I (21F) have been on dating apps since I was 18yrs old. I’ve only ever felt comfortable enough to go on a date with 1 guy and it was alright. I’ve never dated anyone, family rule was not until you’re 18 but I turned 18 in the middle of lockdown. I’m in college but not a partier and my major is 99% women, I go out and dance on the weekends occasionally but I’m never approached. I’m not a jaw dropping person but I’m not hideous either. I’d say very average. I guess what I’m getting at is I don’t know what to do anymore/ how to meet people. Dating in this day and age just seems to be hookups and one off dates no commitment. I’m not built for this, I see the people around me my age get hurt again and again and I just can’t subject myself to that. Do I just wait and hope that as the older I get men will mature more and want something as real as I do? I’m just extremely discouraged and looking for some advice.

11 comments
  1. Nothing is wrong with this “generation”. Lots of people in our parent’s generation also had a bunch of casual hookups and most got their heart broken many times before they got married to someone. And then then about half of them got divorced later and thus also heartbroken. This is life. It’s hard but it is definitely not worse today than it was before. That’s a myth that every generation says “it was so much better before”. It absolutely was NOT. I can assure you that. It was either the same or worse. Every generation tends to actually have it better than the last one.

  2. What do you want advice with?
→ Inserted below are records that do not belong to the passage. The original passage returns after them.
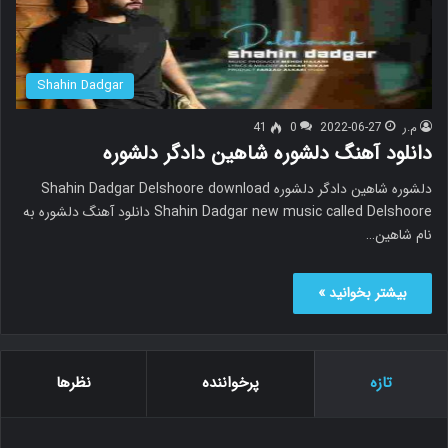
Shahin Dadgar
م.ر
2022-06-27
0
41
دانلود آهنگ دلشوره شاهین دادگر دلشوره
دلشوره شاهین دادگر دلشوره Shahin Dadgar Delshoore download
Shahin Dadgar new music called Delshoore دانلود آهنگ دلشوره به
نام شاهین…
بیشتر بخوانید »
تازه
پرخواننده
نظرها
Are you approaching men, if not do so. If you are, continue to do so. There’s no magic answer anyone could give to find you a boyfriend.

  3. You could just communicate to guys that you want a long term relationship. It’s extremely rare that I actually encounter someone who communicates their needs. Most women just drop subtle hints of what they want without actually saying it. The root of almost everyone’s dating problems can be distilled down to communication issues. It is of my opinion that millennials and genz lack this ability due to social media and other issues. Peoples’ social skills are severely stunted. Never seen anything like this before.
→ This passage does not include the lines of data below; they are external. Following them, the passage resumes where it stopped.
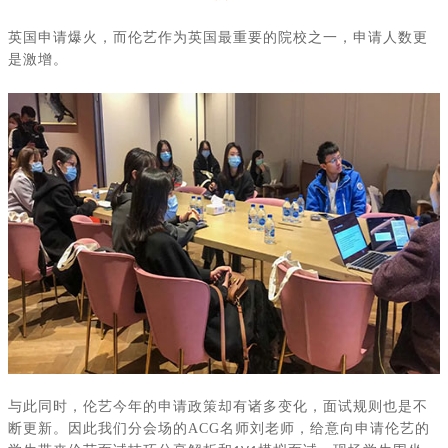
英国申请爆火，而伦艺作为英国最重要的院校之一，申请人数更
是激增。
与此同时，伦艺今年的申请政策却有诸多变化，面试规则也是不
断更新。因此我们分会场的
ACG
名师刘老师，给意向申请伦艺的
  4. If men only wanted hookups then they weren’t really interested.

    Isn’t really an issue of ‘most men only want hookups’ but rather:

    The type of men that usually actually gets matches is matched by most women. They picky as they got options. Picky men with options don’t necessarily reject girls right away though because men can enjoy sex even when they aren’t really (that) attracted.

  5. Lots of us men don’t know how to adapt to this world where we aren’t depended on anymore (first world countries). Dating apps suck (how are you supposed to compete for attention among 100s of other guys per woman). Being a man means constantly having your self-esteem, wants, and needs attacked on the daily both by women and some other men. Obviously each to their own, but I’m not starting a “real” family when I feel this unhappy just being alive. That’d just be irresponsible. Doesn’t change the fact that my biology is screaming at me to have sex, but a serious relationship? No thanks. Same age as you, and this is where my mental state is at.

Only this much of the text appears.